_WORK INSTRUCTIONS_. Look through the entries below and report how many lines hold the string "management". Only the number is wanted.

(Entries taken from a collection)
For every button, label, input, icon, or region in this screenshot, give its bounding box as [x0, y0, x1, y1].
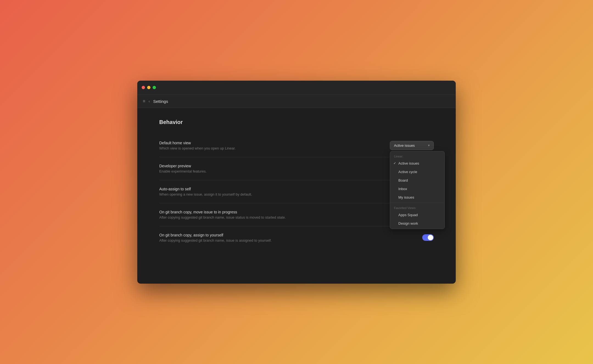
setting-label-assign: Auto-assign to self	[159, 187, 416, 191]
section-title: Behavior	[159, 119, 434, 125]
setting-desc-home-view: Which view is opened when you open up Li…	[159, 146, 383, 150]
dropdown-item-active-cycle[interactable]: Active cycle	[390, 168, 444, 176]
setting-desc-dev: Enable experimental features.	[159, 169, 416, 173]
maximize-button[interactable]	[153, 86, 156, 89]
setting-control-home-view: Active issues ▾ Linear: Active issues Ac…	[390, 141, 434, 150]
setting-label-home-view: Default home view	[159, 141, 383, 145]
setting-text-dev: Developer preview Enable experimental fe…	[159, 164, 416, 173]
dropdown-divider	[390, 203, 444, 203]
chevron-down-icon: ▾	[428, 143, 430, 147]
setting-text-git-assign: On git branch copy, assign to yourself A…	[159, 233, 416, 242]
close-button[interactable]	[142, 86, 145, 89]
dropdown-item-active-issues[interactable]: Active issues	[390, 159, 444, 168]
setting-label-dev: Developer preview	[159, 164, 416, 168]
setting-control-git-assign	[422, 234, 434, 241]
dropdown-item-design-work[interactable]: Design work	[390, 219, 444, 228]
toggle-knob	[428, 235, 433, 240]
dropdown-section-linear: Linear:	[390, 153, 444, 159]
setting-label-git-assign: On git branch copy, assign to yourself	[159, 233, 416, 237]
dropdown-section-favorited: Favorited Views:	[390, 204, 444, 211]
setting-default-home-view: Default home view Which view is opened w…	[159, 134, 434, 157]
setting-desc-assign: When opening a new issue, assign it to y…	[159, 192, 416, 196]
setting-label-git-progress: On git branch copy, move issue to in pro…	[159, 210, 416, 214]
setting-desc-git-progress: After copying suggested git branch name,…	[159, 215, 416, 219]
back-icon[interactable]: ‹	[149, 99, 150, 103]
dropdown-item-my-issues[interactable]: My issues	[390, 193, 444, 202]
setting-text: Default home view Which view is opened w…	[159, 141, 383, 150]
dropdown-item-inbox[interactable]: Inbox	[390, 185, 444, 193]
dropdown-selected-value: Active issues	[394, 143, 415, 148]
setting-text-assign: Auto-assign to self When opening a new i…	[159, 187, 416, 196]
setting-desc-git-assign: After copying suggested git branch name,…	[159, 238, 416, 242]
page-title: Settings	[153, 99, 168, 104]
home-view-dropdown: Active issues ▾ Linear: Active issues Ac…	[390, 141, 434, 150]
menu-icon[interactable]: ≡	[143, 99, 145, 104]
app-window: ≡ ‹ Settings Behavior Default home view …	[137, 81, 456, 284]
setting-text-git-progress: On git branch copy, move issue to in pro…	[159, 210, 416, 219]
titlebar	[137, 81, 456, 95]
dropdown-item-apps-squad[interactable]: Apps Squad	[390, 211, 444, 219]
dropdown-item-board[interactable]: Board	[390, 176, 444, 185]
header-nav: ≡ ‹ Settings	[137, 95, 456, 108]
content-area: Behavior Default home view Which view is…	[137, 108, 456, 284]
setting-git-assign: On git branch copy, assign to yourself A…	[159, 226, 434, 249]
home-view-dropdown-button[interactable]: Active issues ▾	[390, 141, 434, 150]
git-assign-toggle[interactable]	[422, 234, 434, 241]
home-view-dropdown-menu: Linear: Active issues Active cycle Board…	[390, 151, 445, 229]
minimize-button[interactable]	[147, 86, 150, 89]
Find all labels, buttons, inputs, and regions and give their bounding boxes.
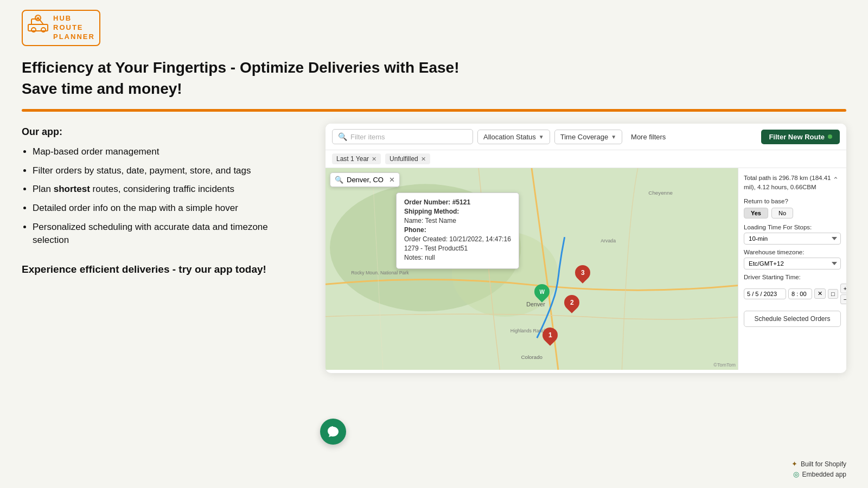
return-base-label: Return to base? <box>744 198 841 204</box>
remove-tag-icon[interactable]: ✕ <box>372 156 376 163</box>
loading-time-select[interactable]: 10-min <box>744 233 841 245</box>
search-icon: 🔍 <box>338 132 347 141</box>
shopify-icon: ✦ <box>792 460 797 468</box>
logo-text: HUB ROUTE PLANNER <box>53 14 95 42</box>
header: HUB ROUTE PLANNER <box>0 0 868 52</box>
footer-badges: ✦ Built for Shopify ◎ Embedded app <box>792 460 846 478</box>
warehouse-tz-select[interactable]: Etc/GMT+12 <box>744 258 841 269</box>
no-btn[interactable]: No <box>771 208 793 219</box>
list-item: Filter orders by status, date, payment, … <box>33 164 304 178</box>
path-info: Total path is 296.78 km (184.41 mil), 4.… <box>744 174 841 192</box>
clear-time-btn[interactable]: ✕ <box>814 288 826 299</box>
time-minus-btn[interactable]: − <box>840 294 846 304</box>
time-stepper: + − <box>840 284 846 304</box>
warehouse-tz-label: Warehouse timezone: <box>744 249 841 255</box>
search-placeholder: Filter items <box>350 133 385 141</box>
list-item: Personalized scheduling with accurate da… <box>33 221 304 247</box>
chat-icon <box>327 425 340 438</box>
hero-section: Efficiency at Your Fingertips - Optimize… <box>0 52 868 99</box>
orange-divider <box>22 109 846 112</box>
driver-date-input[interactable] <box>744 288 786 299</box>
toolbar: 🔍 Filter items Allocation Status ▼ Time … <box>326 124 846 150</box>
tag-unfulfilled: Unfulfilled ✕ <box>385 153 430 164</box>
schedule-selected-orders-btn[interactable]: Schedule Selected Orders <box>744 311 841 327</box>
list-item: Detailed order info on the map with a si… <box>33 202 304 215</box>
search-icon: 🔍 <box>335 176 343 184</box>
embedded-label: Embedded app <box>802 471 846 478</box>
driver-time-input[interactable] <box>788 288 812 299</box>
main-content: Our app: Map-based order management Filt… <box>0 124 868 373</box>
chevron-down-icon: ▼ <box>611 134 616 140</box>
yes-no-btns: Yes No <box>744 208 841 219</box>
denver-search-value: Denver, CO <box>347 176 384 184</box>
order-number: Order Number: #5121 <box>404 198 511 206</box>
order-notes: Notes: null <box>404 254 511 261</box>
logo[interactable]: HUB ROUTE PLANNER <box>22 10 100 46</box>
svg-text:Cheyenne: Cheyenne <box>648 190 673 196</box>
order-product: 1279 - Test Product51 <box>404 245 511 252</box>
driver-time-row: ✕ □ + − ⬆ <box>744 284 841 304</box>
shipping-method: Shipping Method: <box>404 208 511 215</box>
tomtom-credit: ©TomTom <box>713 362 736 368</box>
our-app-title: Our app: <box>22 126 304 138</box>
shopify-label: Built for Shopify <box>801 460 846 468</box>
allocation-status-btn[interactable]: Allocation Status ▼ <box>477 130 550 144</box>
svg-text:Colorado: Colorado <box>521 354 542 360</box>
tag-last-year: Last 1 Year ✕ <box>332 153 381 164</box>
logo-icon <box>27 15 49 41</box>
app-panel: 🔍 Filter items Allocation Status ▼ Time … <box>326 124 846 373</box>
feature-list: Map-based order management Filter orders… <box>22 145 304 247</box>
order-phone: Phone: <box>404 226 511 234</box>
calendar-btn[interactable]: □ <box>828 289 838 299</box>
status-dot <box>828 134 832 139</box>
svg-text:Arvada: Arvada <box>601 238 616 243</box>
embedded-badge: ◎ Embedded app <box>793 470 846 478</box>
map-svg: Denver Highlands Ranch Arvada Cheyenne R… <box>326 168 738 370</box>
list-item: Map-based order management <box>33 145 304 159</box>
shopify-badge: ✦ Built for Shopify <box>792 460 846 468</box>
right-sidebar: ⌃ Total path is 296.78 km (184.41 mil), … <box>738 168 846 370</box>
order-name: Name: Test Name <box>404 217 511 224</box>
svg-text:Highlands Ranch: Highlands Ranch <box>510 329 547 334</box>
hero-title: Efficiency at Your Fingertips - Optimize… <box>22 57 846 99</box>
remove-tag-icon[interactable]: ✕ <box>421 156 426 163</box>
left-panel: Our app: Map-based order management Filt… <box>22 124 304 373</box>
driver-start-label: Driver Starting Time: <box>744 274 841 280</box>
time-plus-btn[interactable]: + <box>840 284 846 293</box>
map-area: Denver Highlands Ranch Arvada Cheyenne R… <box>326 168 846 370</box>
close-search-icon[interactable]: ✕ <box>389 176 395 184</box>
map-background[interactable]: Denver Highlands Ranch Arvada Cheyenne R… <box>326 168 738 370</box>
order-created: Order Created: 10/21/2022, 14:47:16 <box>404 235 511 243</box>
filter-new-route-btn[interactable]: Filter New Route <box>761 130 840 144</box>
svg-text:Rocky Moun. National Park: Rocky Moun. National Park <box>351 270 409 275</box>
yes-btn[interactable]: Yes <box>744 208 768 219</box>
loading-time-label: Loading Time For Stops: <box>744 224 841 230</box>
more-filters-btn[interactable]: More filters <box>627 130 670 144</box>
embedded-icon: ◎ <box>793 470 799 478</box>
list-item: Plan shortest routes, considering traffi… <box>33 183 304 196</box>
search-box[interactable]: 🔍 Filter items <box>332 129 473 144</box>
time-coverage-btn[interactable]: Time Coverage ▼ <box>554 130 622 144</box>
denver-search[interactable]: 🔍 Denver, CO ✕ <box>330 172 400 187</box>
cta-text: Experience efficient deliveries - try ou… <box>22 262 304 277</box>
chat-bubble[interactable] <box>320 419 346 445</box>
tags-row: Last 1 Year ✕ Unfulfilled ✕ <box>326 150 846 168</box>
chevron-down-icon: ▼ <box>539 134 544 140</box>
order-popup: Order Number: #5121 Shipping Method: Nam… <box>396 192 519 269</box>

_WRITTEN SOLUTION_. 4